Zbliżał się front, dwa czołgi strzelały nad ich domem, a rodzina schroniła się w piwnicy, zasłaniając okna pierzynami. Po wejściu Rosjan dwóch z nich zakwaterowało się w ich ciasnym mieszkaniu. Jeden wzbudzał w niej wielki strach. Sadzał ją na kolanach i kazał jeść z tego, co on talerza.
Zaraz po wojnie wrócili do dawnego mieszkania, w pobliżu cmentarza ewangelickiego. Wraz z kolegami włamała się do szopy, gdzie znaleźli zamkniętą trumnę. Zaciekawieni otwarli jej wieko, a ich oczom ukazały się zwłoki starszej, siwej kobiety owinięte z żółty szlafrok.
Helena urodzona w 1935 r.
Był 12 grudnia 1939 r., jej ojciec pojechał do Śremu w sprawie zakupu mąki na potrzeby prowadzonej przez rodzinę małej piekarni.
Wtedy przyszli oni – niemieccy żołnierze wtargnęli do mieszkania i zastali dzieci przy śniadaniu. Matka była w sklepie i sprzedawała chleb. Niemcy kazali matce w ciągu pół godziny spakować najpotrzebniejsze rzeczy. Zgromadzono wszystkich deportowanych w miejscowej synagodze, załadowano na wozy konne i wywieziono do Śremu, gdzie przesadzono do wagonów towarowych.
Szczęśliwym trafem udało się spotkać na stacji w Śremie wracającego ojca i cała rodzina wyruszyła w kierunku Międzylesia. Tam, po zakwaterowaniu w jednym pokoju u miejscowego gospodarza ojciec dostał pracę woźnego w miejscowej szkole, matka i starsze rodzeństwo pracowali w gospodarstwie, a najmłodsza Helenka opiekowała się niespełna rocznym bratem.
W 1942 r rodzina przeniosła się do miejscowości Miedzna, gdzie ojciec dzięki znajomości języka niemieckiego dostał pracę w urzędzie.
W 1944 r urodził się najmłodszy brat. Zbliżał się front. Rodzina, w tym matka z dwutygodniowym dzieckiem uciekała na oślep, chroniąc się w snopach słomy.

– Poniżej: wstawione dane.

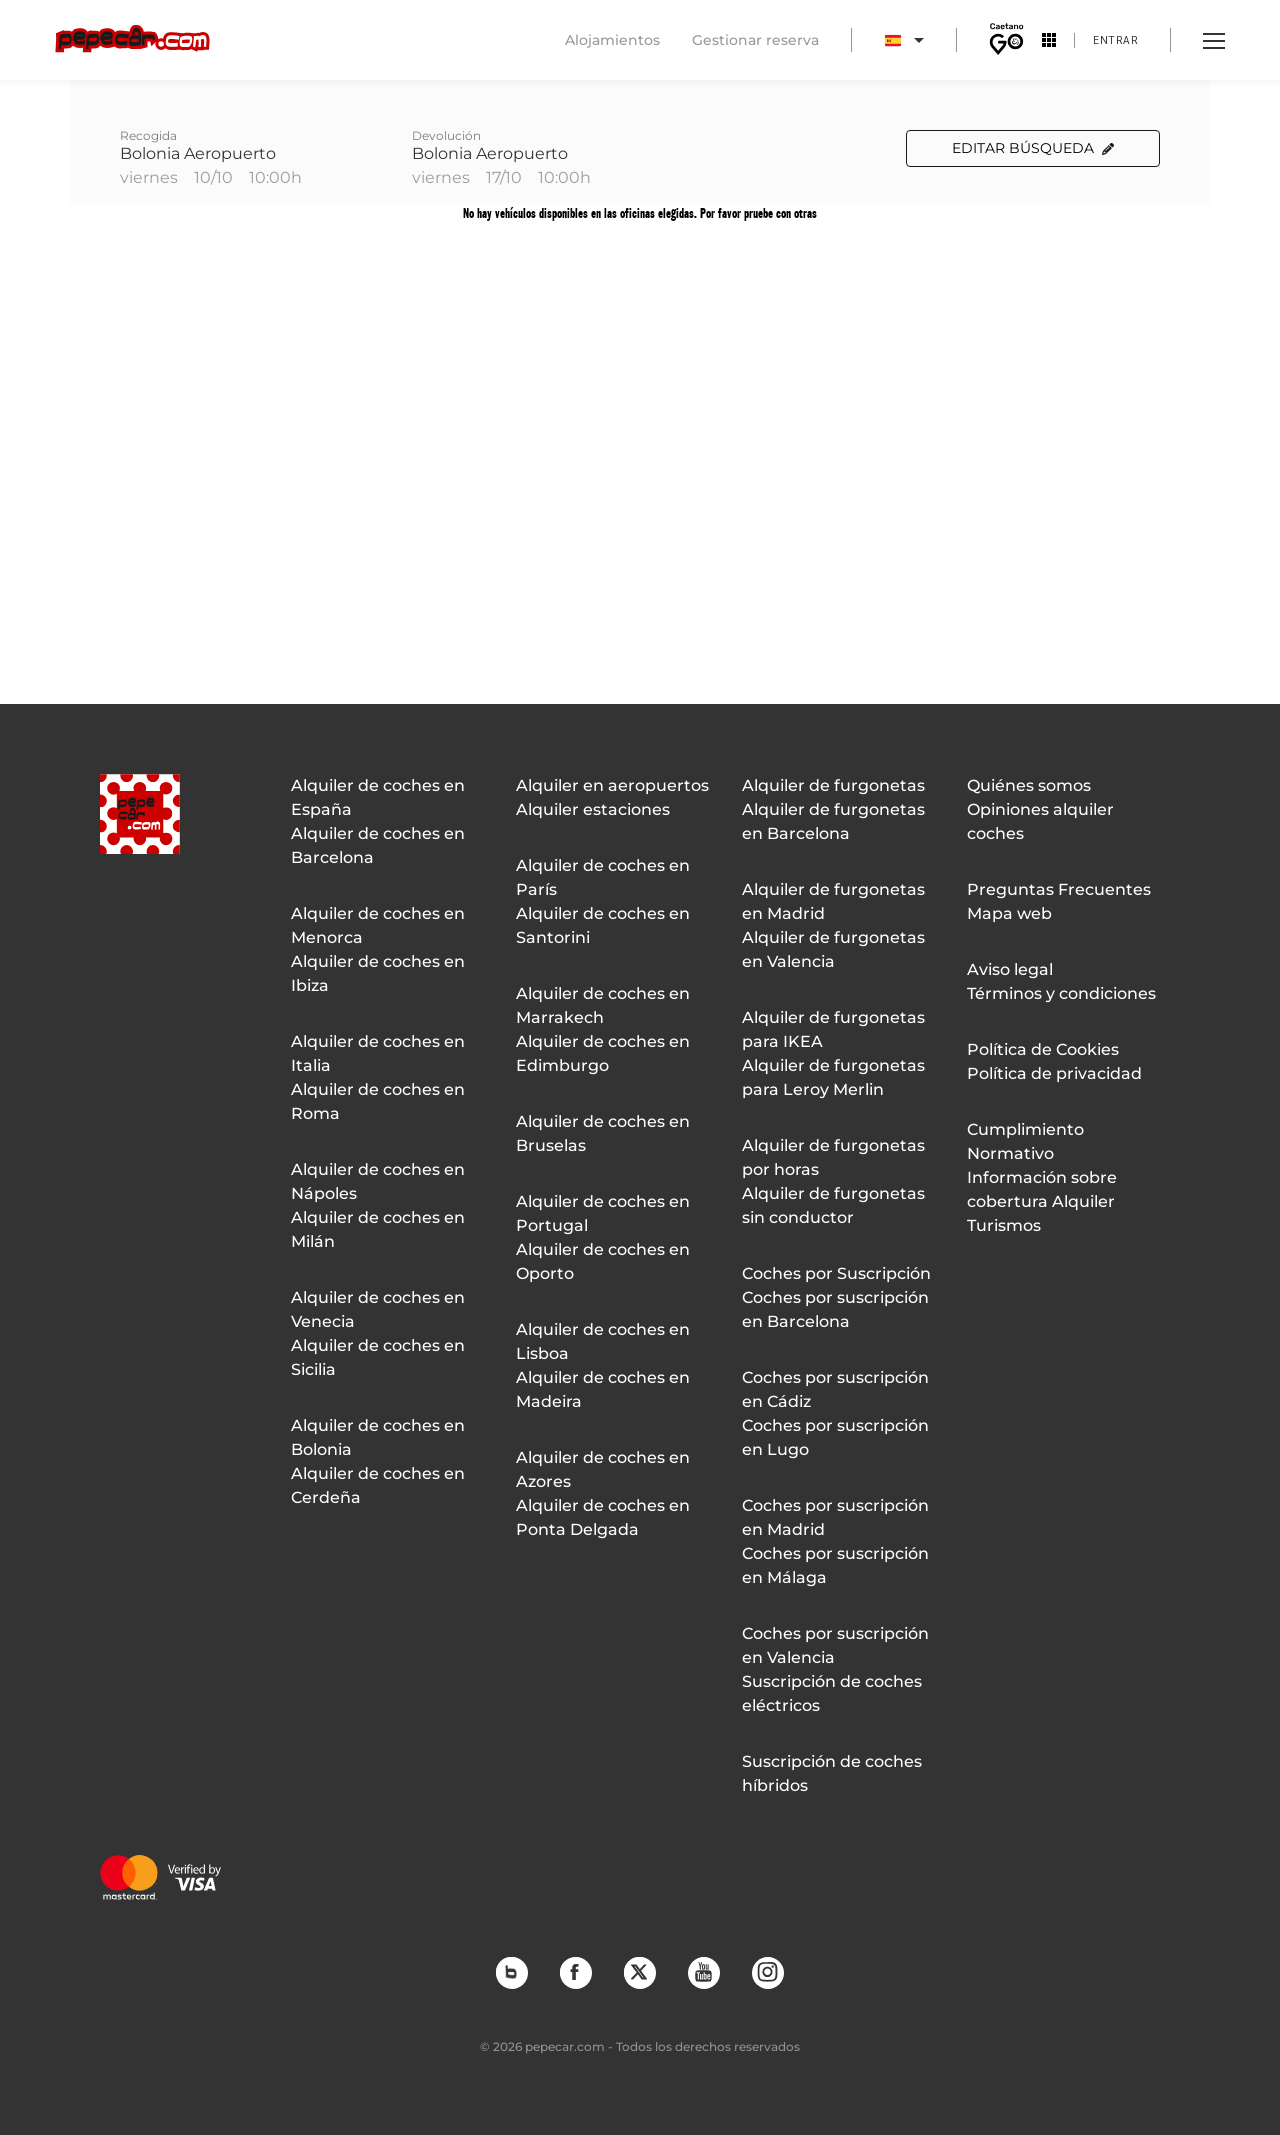 The image size is (1280, 2135). I want to click on Coches por suscripción en Cádiz, so click(835, 1389).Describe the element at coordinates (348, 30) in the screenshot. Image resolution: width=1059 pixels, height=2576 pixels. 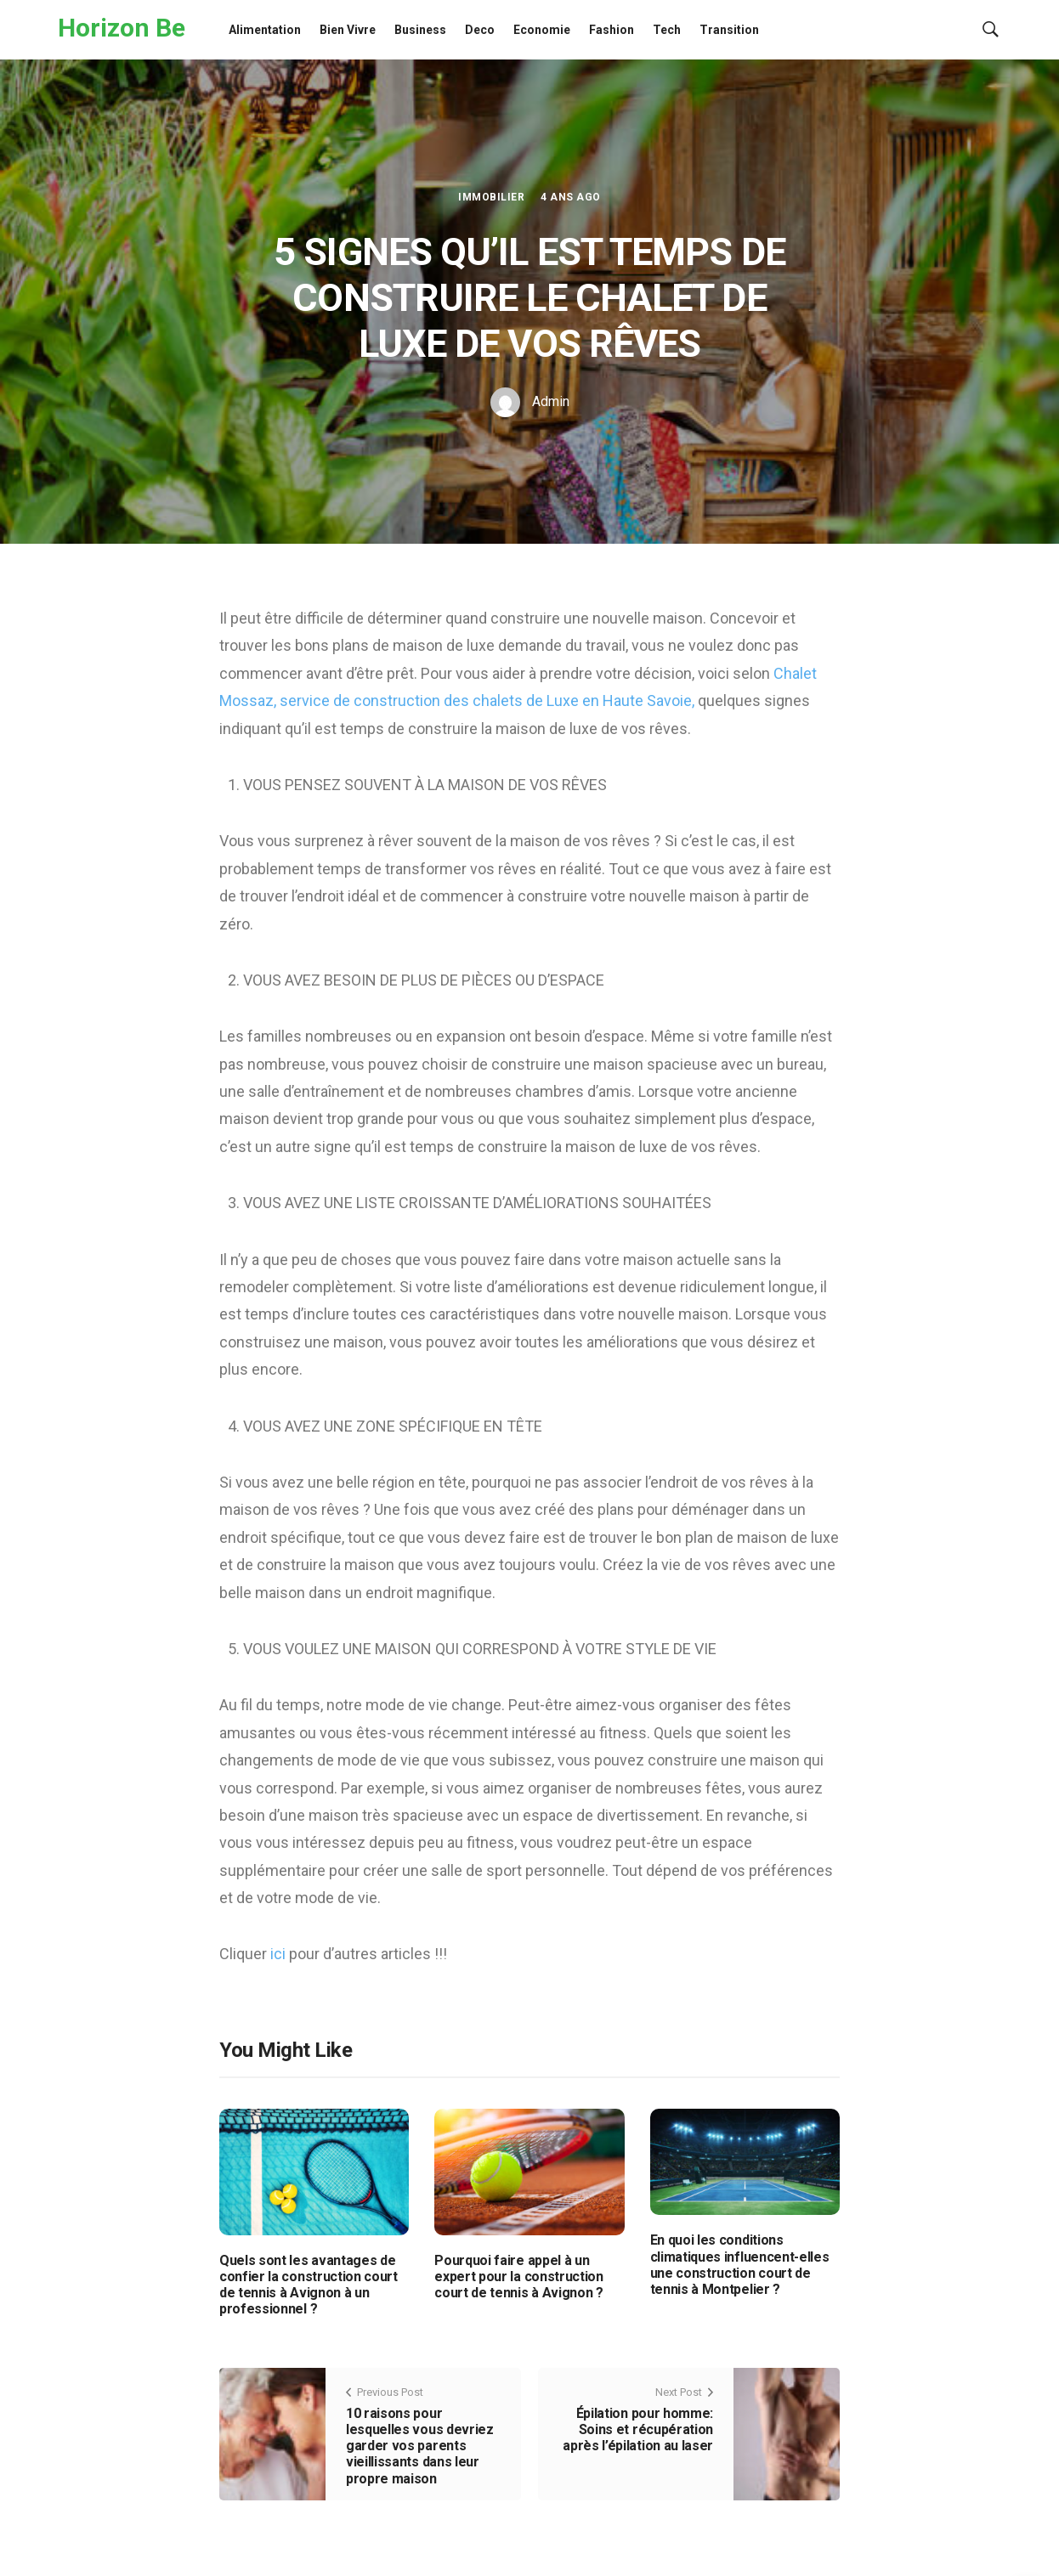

Kiedy dotarła do nich wiadomość o wyzwoleniu Wielkopolski mogli wracać. Dopiero tu w Mosinie po raz pierwszy najadła się do syta.
Bogdan urodzony w 1940 r.
Jako mały chłopiec, razem ze starszą siostrą obserwował, jak ich matka wraz z innymi mieszkańcami, w ramach robót przymusowych pracowała przy naprawie bruku na ulicy Wawrzyniaka.
Kiedyś, idąc do babci urwał wystający zza płotu owoc agrestu, czym naraził się Niemce mieszkającej na posesji. Skończyło się dziką awanturą i groźbami.
Kiedy Rosjanie weszli do miasta szabrowali domy i mieszkania pozostawione przez uciekających Niemców. Ich kobiety zakładały koszule nocne myśląc, że to suknie balowe.
Ola urodzona w 1941 r.
Zapamiętała pożar kościoła, który wraz z młodszym bratem, z przerażeniem obserwowała z domu rodzinnego za kanałem. Na długo pozostał w jej pamięci ogień i zapach spalonej odzieży i skarpet. Kościół Niemcy zamienili na magazyn ubrań.
W czasie wojny zachorowała na gruźlicę, jechała z matką na badania do szpitala. W wagonie była wybita szyba. Zapamiętała żołnierza, który zdjął płaszcz i zasłonił okno, chroniąc dziecko przed zimnem.
Dzisiaj 80. rocznica zakończenia tej strasznej wojny. Świat jest jednak nadal wielkim wulkanem nienawiści i okrucieństwa. Czy kiedyś człowiek będzie w stanie stłumić w sobie to zło?
Wanda Bech


Dziękujemy za interesujący artykuł i poświęcenie pani Wandy w zbieraniu wspomnień.
Moja sąsiadka pracowała jako pokojówka u Greisera ale już nie żyje- może rodzina ma jakieś notatki.
Ciekawe gdzie znaleźlibyśmy schronienie jakby znowu wojna wybuchła?- nie każdy ma piwnicę a schronów w okolicy też nie ma.